Australian Inventions that Changed the World
Australia is famous for its laid-back atmosphere and beach culture. Less well-known are the inventions that have emerged from the country and changed the way we live. These innovative ideas cross various sectors including medicine, transport, and DIY.
Want to know more about influential inventions from Australia? Let’s take a closer look at them and the impact they have made.
Black Box Flight Recorder
Dr David Warren invented the black box flight recorder in 1954. He was influenced by the loss of his father when the Miss Hobart crashed into the Bass Strait, in 1934. Warren’s invention has helped to make air travel the safest form of commercial transportation.
This has happened as the box records the final moments before a plane crash thereby allowing the industry to improve flight safety. Despite what it’s commonly referred to, the box is orange rather than black. Industry professionals refer to it as an electronic flight data recorder.
Plastic surgeon Professor Fiona Wood patented her spray-on skin invention in 1999. The Perth-based professional’s creation has since played a vital role in treating burn victims.
The technique involves using a small piece of a burn victim’s skin in the laboratory to grow new healthy cells which are then sprayed on to the victim’s damaged skin allowing the patient to recover quicker and with a reduced amount of scarring.
The first external electronic pacemaker was invented by Doctor Mark Lidwill supported by physicist Edgar Booth. The work was completed in Sydney during the 1920s.
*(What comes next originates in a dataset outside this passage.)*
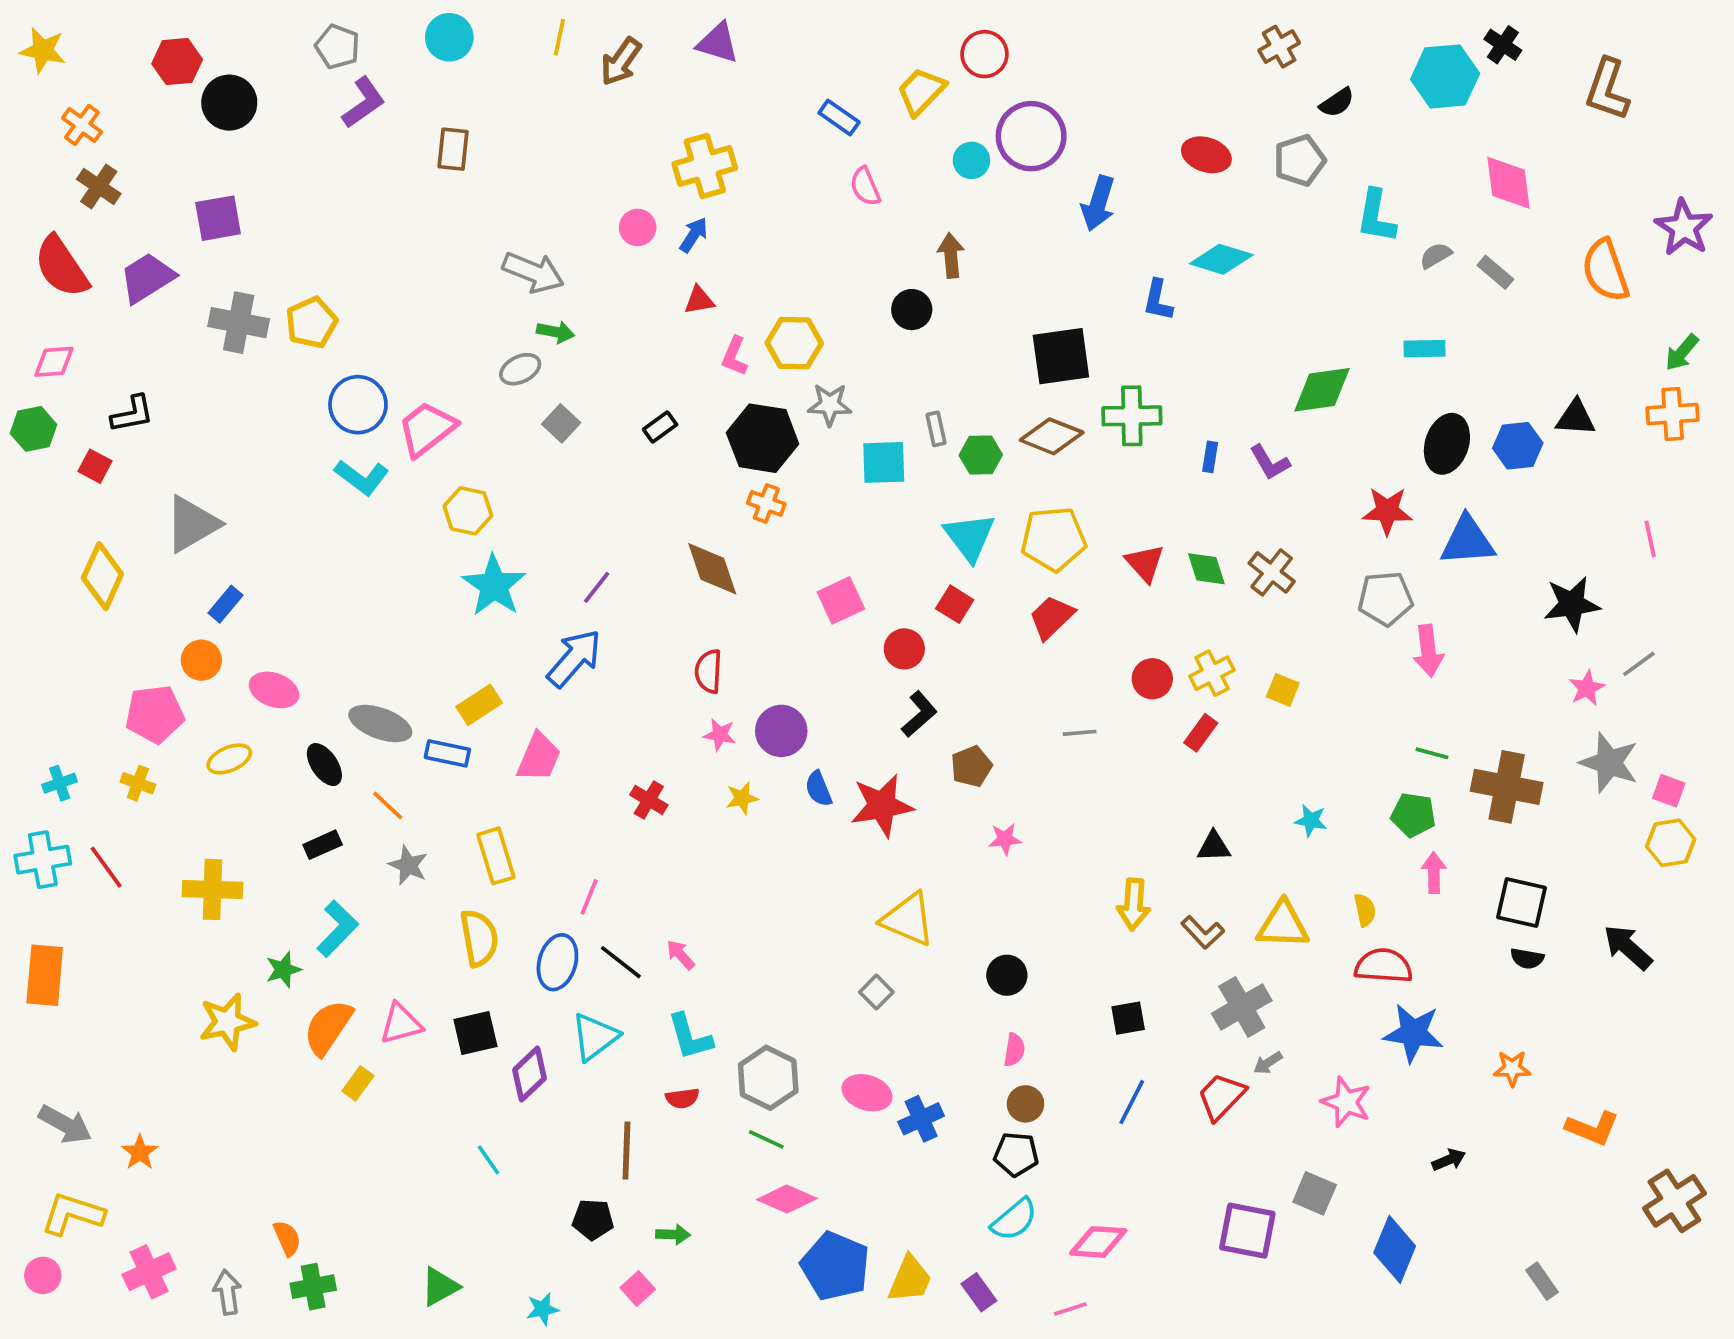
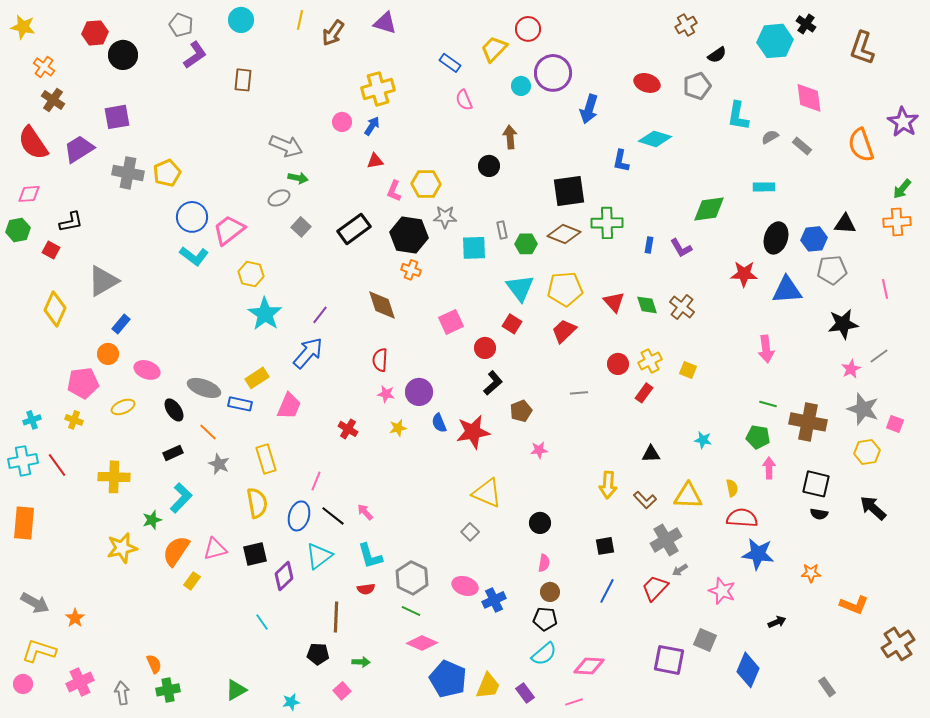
black rectangle: (660, 427) -> (354, 229), size x1.8
gray pentagon: (1385, 599) -> (832, 270), moved
yellow hexagon: (1671, 843) -> (867, 452), moved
Since this initial development work, pacemakers are now used to keep millions of people alive.
The artificial pacemakers that Lidwill and Booth invented used electric charges to maintain regular beating of the heart. Lidwill used the pacemaker to revive a baby that had been stillborn, and the child went on to recover fully.
The same basic principles are still used in pacemakers. However, they are now implanted in the body.
Anyone who loves DIY will have probably used an electric drill. These tools have their origins in the invention patented by Australian electrical engineer Arthur James Arnot, and his partner William Brain, in 1889.
This was the first patent for an electric drill. The tool was designed to drill into rock and coal. It looked very different to the hand drills we use today but the basic technology used remains the same.
The central parts of the Wi-Fi technology we know today emerged from development work conducted by John O’ Sullivan and the Commonwealth Scientific and Industrial Research Organisation (CSIRO), in 1992.
The team was originally conducting astronomy research and was looking for the faint echoes of black holes. It was from this work that the original patents for Wi-Fi technology resulted.
The cochlear implant was one of the earliest Australian inventions in the healthcare sector when University of Melbourne Professor Graeme Clark came up with the idea in the 1970s. He was inspired by his father’s hearing loss issues.
The cochlea implant Clark invented works by electronically stimulating the auditory nerve. The implants are used across the world to help hearing impaired people to hear.
Inflatable Escape Slide
Most of us have seen an inflatable escape slide used during an emergency aircraft landing in the movies even if we have never used one. These inflatable slides were invented by QANTAS airlines employee Jack Grant, in 1965.
Today, the equipment is used by all may airlines globally. It can also be used as a life raft if an aircraft comes down in water.
During the 1950s there was concern about taking x-rays of pregnant women. Doctors experimented to find other methods to check on the health of an unborn child. They discovered that there were small differences in ultrasound echoes that bounced off soft tissue and converted them into TV images.
As a result of this research, David Robinson and George Kossoff from the Ultrasonic Research Group of the Commonwealth Acoustic Laboratories created the first ultrasound scanner, in 1961.
Today, ultrasound scans allow expectant parents to see their unborn child on screen and give doctors vital insights into how well the pregnancy is progressing. Ultrasound technology is also being used elsewhere in the field of medicine.
The invention of clothing with permanent creases may not be lifesaving like some other influential Australian innovations. But it did lead to the development of specific items of clothing like permanently pleated skirts.
The permanent creases are the result of a process called Si-Ro-Set which was invented by CSIRO in 1957. The process works by altering the structure of wool fibres so that they can be fixed in place using heat.
Gardasil and Cervarix Cancer Vaccines
The creation of the Gardasil and Cervarix Cancer Vaccines came about as the result of work carried out by Jian Zhou and Ian Frazer at the University of Queensland.
The work took place in 1991 and has had a positive impact on the health of women ever since.
Each of these Australian inventions have made an impact on the world around us. It will be interesting to see what innovations emerge from the country in the future.